Overview
Cloud costs are not fixed. AWS charges based on what you provision and consume. A well-architected environment running the same workload as a poorly architected one might cost 30–60% less — not from negotiation, but from engineering decisions.
Unmanaged cloud spending grows in two ways: proportionally (more usage, more cost) and superlinearly (poor architectural choices amplify cost faster than usage grows). A team that sends all inter-AZ traffic through a NAT Gateway, stores cold data in S3 Standard, and runs oversized On-Demand instances will pay dramatically more than a team that addresses each of these individually.

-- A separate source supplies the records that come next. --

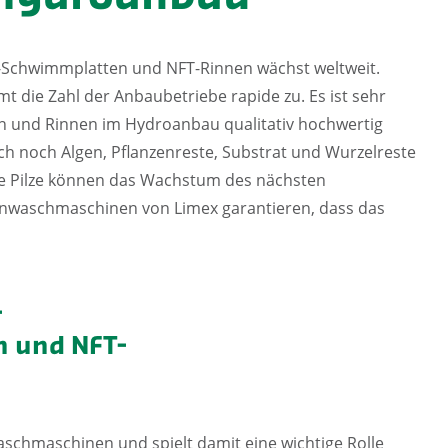
-Schwimmplatten und NFT-Rinnen wächst weltweit.
 die Zahl der Anbaubetriebe rapide zu. Es ist sehr
n und Rinnen im Hydroanbau qualitativ hochwertig
ch noch Algen, Pflanzenreste, Substrat und Wurzelreste
ese Pilze können das Wachstum des nächsten
nwaschmaschinen von Limex garantieren, dass das
-
 und NFT-
waschmaschinen und spielt damit eine wichtige Rolle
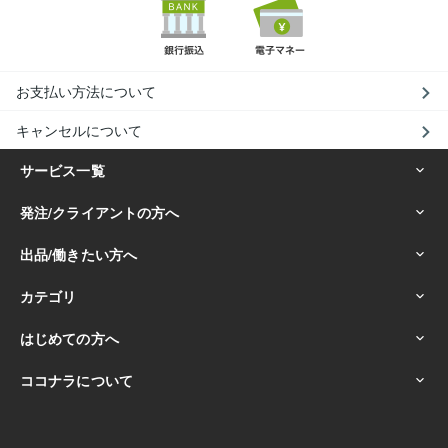
お支払い方法について
キャンセルについて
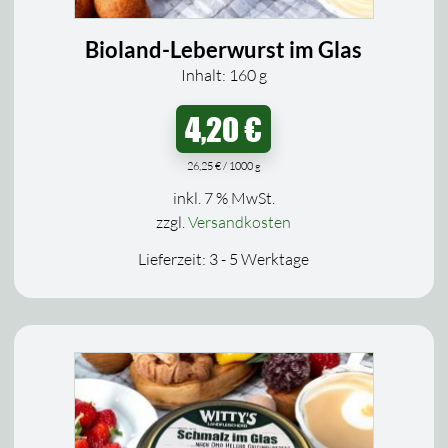
Bioland-Leberwurst im Glas
Inhalt: 160
g
4,20
€
26,25
€
/
1000
g
inkl. 7 % MwSt.
zzgl.
Versandkosten
Lieferzeit:
3 - 5 Werktage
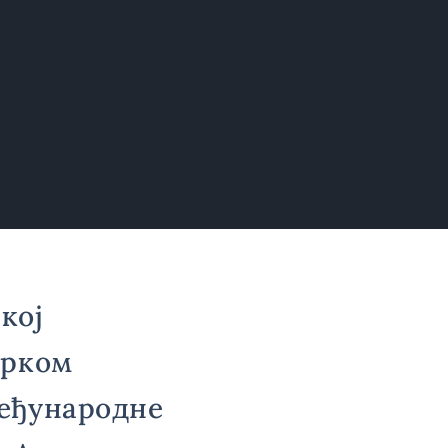
кој
орком
међународне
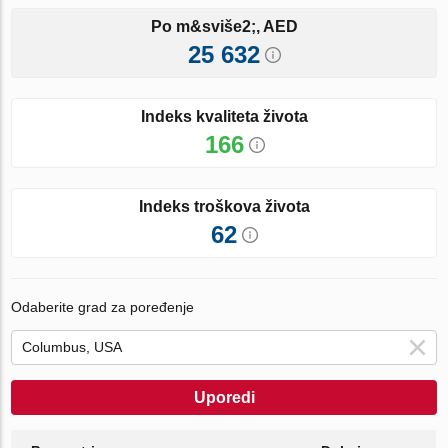
Po m&sviše2;, AED
25 632
Indeks kvaliteta života
166
Indeks troškova života
62
Odaberite grad za poređenje
Uporedi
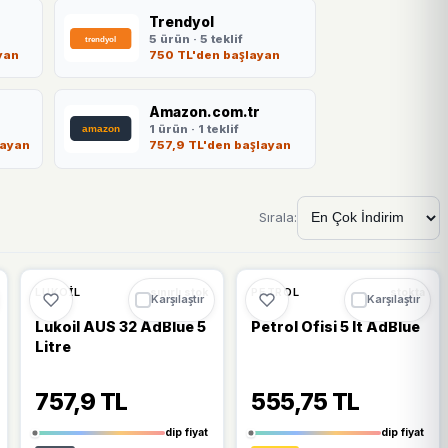
Trendyol
5 ürün · 5 teklif
yan
750 TL'den başlayan
Amazon.com.tr
1 ürün · 1 teklif
layan
757,9 TL'den başlayan
Sırala:
🔥
%39 DÜŞTÜ
🔥
%24 DÜŞTÜ
%39
%24
LUKOIL
PETROL
sınırlı stok
stokta
Karşılaştır
Karşılaştır
Lukoil AUS 32 AdBlue 5
Petrol Ofisi 5 lt AdBlue
Litre
757,9 TL
555,75 TL
dip fiyat
dip fiyat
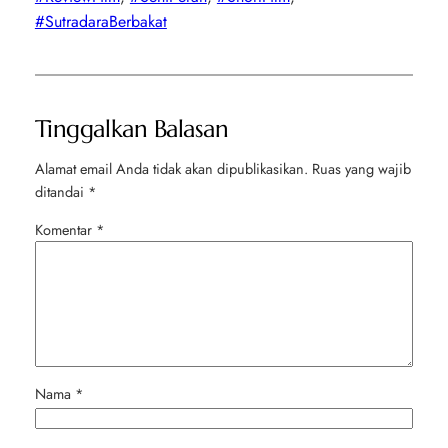
#SutradaraBerbakat
Tinggalkan Balasan
Alamat email Anda tidak akan dipublikasikan.
Ruas yang wajib
ditandai
*
Komentar
*
Nama
*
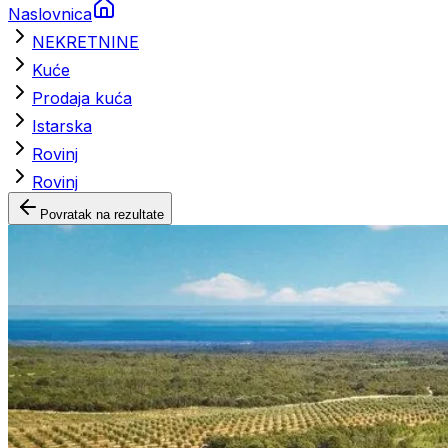
Naslovnica
NEKRETNINE
Kuće
Prodaja kuća
Istarska
Rovinj
Rovinj
Povratak na rezultate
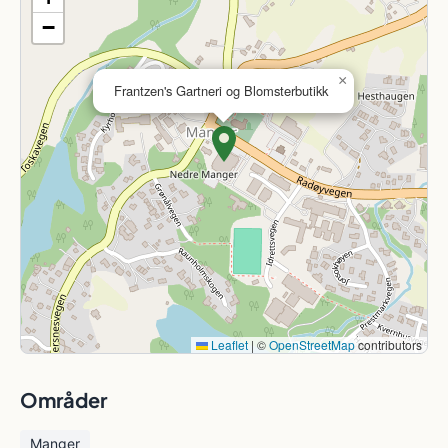
−
×
Frantzen's Gartneri og Blomsterbutikk
Leaflet
|
©
OpenStreetMap
contributors
Områder
Manger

Cost optimization is not a one-time activity performed before a launch. It is an ongoing engineering discipline — measure, right-size, select the right purchasing model, eliminate waste, repeat.
AWS Pricing Fundamentals
AWS pricing operates across three cost dimensions for almost every service:
| Dimension | Description | Examples |
|---|---|---|
| Compute | Instance hours, vCPU-seconds, request counts | EC2 instance-hours, Lambda GB-seconds, API Gateway requests |
| Storage | GB-month stored, IOPS provisioned, requests made | S3 GB-month, EBS GB-month, EBS provisioned IOPS |
| Data transfer | Bytes moved between services, regions, or the internet | EC2 egress to internet, cross-region replication, cross-AZ traffic |
These three dimensions interact. An architecture that minimizes compute might increase data transfer costs. Understanding all three before making design decisions prevents cost surprises.
Pricing Models
AWS offers five pricing models for compute. Most workloads use a combination:
| Model | Discount vs On-Demand | Commitment | Use Case |
|---|---|---|---|
| On-Demand | 0% — baseline price | None | Unpredictable workloads, short experiments, initial sizing |
| Savings Plans | 20–66% | 1 or 3 year $/hr commitment | Predictable baseline — most common choice |
| Reserved Instances | 40–72% | 1 or 3 year instance commitment | Predictable workloads requiring a specific instance type |
| Spot Instances | Up to 90% | None (interruptible) | Fault-tolerant batch, stateless workers, CI/CD |
| Free Tier | 100% up to limits | None | Exploration, learning, small projects |
AWS Free Tier
Two categories of free tier exist:
12-month free tier (expires 12 months after account creation):
- EC2: 750 hours/month of t2.micro or t3.micro
- S3: 5 GB of storage + 20,000 GET requests + 2,000 PUT requests
- RDS: 750 hours/month of db.t2.micro or db.t3.micro, 20 GB storage
Always-free (never expires, regardless of account age):
- Lambda: 1 million requests/month + 400,000 GB-seconds compute
- DynamoDB: 25 GB storage + 25 WCU + 25 RCU (provisioned)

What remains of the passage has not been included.